> DATASET ENTRIES:
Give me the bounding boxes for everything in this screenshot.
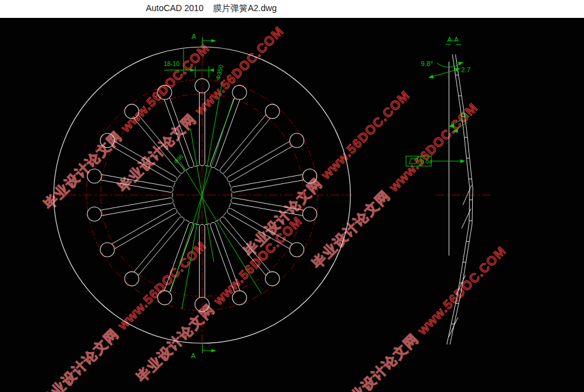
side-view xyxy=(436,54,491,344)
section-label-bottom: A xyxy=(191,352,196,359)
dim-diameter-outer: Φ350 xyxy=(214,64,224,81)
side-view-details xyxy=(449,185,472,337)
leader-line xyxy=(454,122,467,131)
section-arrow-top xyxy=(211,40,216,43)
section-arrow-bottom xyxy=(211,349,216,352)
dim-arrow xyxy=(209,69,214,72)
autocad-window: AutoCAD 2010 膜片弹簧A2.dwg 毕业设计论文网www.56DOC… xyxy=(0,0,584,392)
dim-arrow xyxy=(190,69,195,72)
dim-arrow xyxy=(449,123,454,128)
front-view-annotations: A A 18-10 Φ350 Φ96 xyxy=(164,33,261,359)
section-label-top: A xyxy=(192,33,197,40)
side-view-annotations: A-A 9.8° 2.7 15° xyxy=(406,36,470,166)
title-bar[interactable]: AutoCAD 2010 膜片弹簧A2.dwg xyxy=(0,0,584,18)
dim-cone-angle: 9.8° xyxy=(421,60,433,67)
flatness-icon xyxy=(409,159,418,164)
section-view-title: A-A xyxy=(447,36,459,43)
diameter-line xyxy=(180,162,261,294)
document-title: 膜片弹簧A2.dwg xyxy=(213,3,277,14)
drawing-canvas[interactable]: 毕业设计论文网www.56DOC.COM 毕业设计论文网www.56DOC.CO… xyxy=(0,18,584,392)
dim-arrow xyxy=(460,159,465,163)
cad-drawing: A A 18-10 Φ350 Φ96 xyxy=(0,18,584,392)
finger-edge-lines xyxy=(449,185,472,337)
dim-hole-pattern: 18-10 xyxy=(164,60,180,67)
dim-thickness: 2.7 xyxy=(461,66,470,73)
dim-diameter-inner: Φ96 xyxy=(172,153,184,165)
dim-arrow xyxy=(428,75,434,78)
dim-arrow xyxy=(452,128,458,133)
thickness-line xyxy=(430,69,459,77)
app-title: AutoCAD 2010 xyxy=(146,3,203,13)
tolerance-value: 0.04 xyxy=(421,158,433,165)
---
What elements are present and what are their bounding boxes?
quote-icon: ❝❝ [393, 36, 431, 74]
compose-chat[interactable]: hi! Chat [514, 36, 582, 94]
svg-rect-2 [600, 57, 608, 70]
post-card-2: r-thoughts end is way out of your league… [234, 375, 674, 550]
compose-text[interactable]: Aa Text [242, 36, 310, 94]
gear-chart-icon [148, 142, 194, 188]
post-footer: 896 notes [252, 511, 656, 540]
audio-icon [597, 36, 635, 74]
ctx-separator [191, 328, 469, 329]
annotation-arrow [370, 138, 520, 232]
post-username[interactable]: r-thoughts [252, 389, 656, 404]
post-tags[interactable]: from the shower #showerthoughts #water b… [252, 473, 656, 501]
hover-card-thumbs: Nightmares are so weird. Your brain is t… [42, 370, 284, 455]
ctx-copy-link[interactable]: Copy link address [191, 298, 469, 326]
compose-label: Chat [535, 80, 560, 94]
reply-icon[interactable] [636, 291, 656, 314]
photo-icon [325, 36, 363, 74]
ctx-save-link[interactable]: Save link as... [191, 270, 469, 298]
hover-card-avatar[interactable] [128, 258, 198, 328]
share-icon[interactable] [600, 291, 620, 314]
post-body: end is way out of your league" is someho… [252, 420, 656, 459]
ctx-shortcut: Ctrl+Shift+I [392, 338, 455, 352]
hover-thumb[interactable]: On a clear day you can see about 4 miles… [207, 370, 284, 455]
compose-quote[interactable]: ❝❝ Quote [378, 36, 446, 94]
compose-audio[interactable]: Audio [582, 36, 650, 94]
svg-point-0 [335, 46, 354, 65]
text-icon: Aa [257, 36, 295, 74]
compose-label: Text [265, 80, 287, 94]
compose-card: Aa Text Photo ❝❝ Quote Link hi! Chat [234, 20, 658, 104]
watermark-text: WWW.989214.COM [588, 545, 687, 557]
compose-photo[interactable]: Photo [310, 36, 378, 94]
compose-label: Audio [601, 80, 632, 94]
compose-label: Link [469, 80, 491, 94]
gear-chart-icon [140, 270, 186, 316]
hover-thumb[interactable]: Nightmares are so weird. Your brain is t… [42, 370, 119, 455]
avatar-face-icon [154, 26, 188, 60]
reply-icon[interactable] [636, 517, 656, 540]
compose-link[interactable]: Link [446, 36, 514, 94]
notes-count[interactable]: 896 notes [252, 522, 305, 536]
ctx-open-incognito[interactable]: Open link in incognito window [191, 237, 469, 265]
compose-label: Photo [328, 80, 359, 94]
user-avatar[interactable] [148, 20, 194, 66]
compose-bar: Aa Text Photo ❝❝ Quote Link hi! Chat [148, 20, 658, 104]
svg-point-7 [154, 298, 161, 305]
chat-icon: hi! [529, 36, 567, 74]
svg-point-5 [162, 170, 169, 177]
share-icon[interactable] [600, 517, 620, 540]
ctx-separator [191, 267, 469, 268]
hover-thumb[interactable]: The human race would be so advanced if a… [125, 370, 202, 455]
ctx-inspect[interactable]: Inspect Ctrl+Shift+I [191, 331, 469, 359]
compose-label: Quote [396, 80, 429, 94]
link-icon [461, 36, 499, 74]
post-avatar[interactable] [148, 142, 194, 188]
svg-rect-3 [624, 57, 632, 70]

> YOUR GOAL: A single number is the whole answer here: the number of lines in the data that include "bounding".

> SOLUTION: 2